El entrenador del Tenerife B, Alfredo Merino, se mostró al término del partido de ayer muy satisfecho por la actitud de sus jugadores sobre el terreno de juego. «Merecimos conseguir el empate en la última media hora de partido», señaló el técnico canario, «procuro ver los partidos sin la camiseta puesta, y si bien los primeros minutos de la segunda mitad fueron malos, en los 30 o 35 siguientes fuimos superiores y por momentos merecimos haber logrado el empate».
Aunque reconoce que a su equipo le costó entrar en el partido, el técnico destaca sobre todo su reacción tras encajar el tempranero gol de Rayco. «Salimos asustados», dijo Merino, «jugar en el Tartiere impresiona bastante, sobre todo a unos futbolistas que están acostumbrados a jugar ante menos espectadores.
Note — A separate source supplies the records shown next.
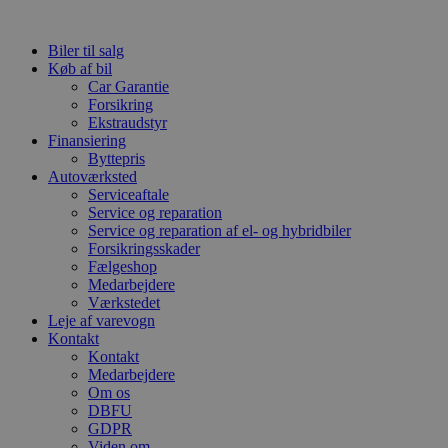
Videre
til
Biler til salg
indhold
Køb af bil
Car Garantie
Forsikring
Ekstraudstyr
Finansiering
Byttepris
Autoværksted
Serviceaftale
Service og reparation
Service og reparation af el- og hybridbiler
Forsikringsskader
Fælgeshop
Medarbejdere
Værkstedet
Leje af varevogn
Kontakt
Kontakt
Medarbejdere
Om os
DBFU
GDPR
Viden om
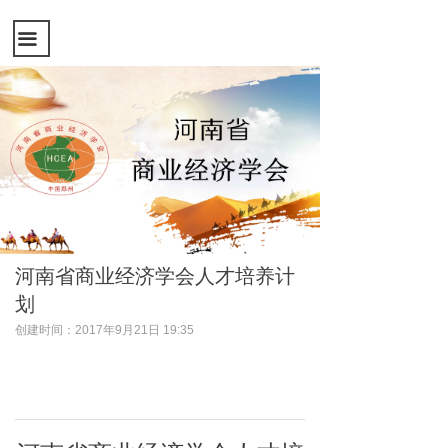
끀
河南省商业经济学会人才培养计
划
创建时间：
2017年9月21日
19:35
Eso nos costó el gol, pero luego creo que estuvimos acertados, intentando siempre tener el control del balón».
A pesar de la derrota, el entrenador del filial tinerfeño se fue con un buen sabor de boca. «Han cumplido con creces; quitando los primeros minutos de ambos tiempos, han sabido plantarle cara al Oviedo y el hecho de que el rival acabara pidiendo la hora me llena de orgullo», comentó.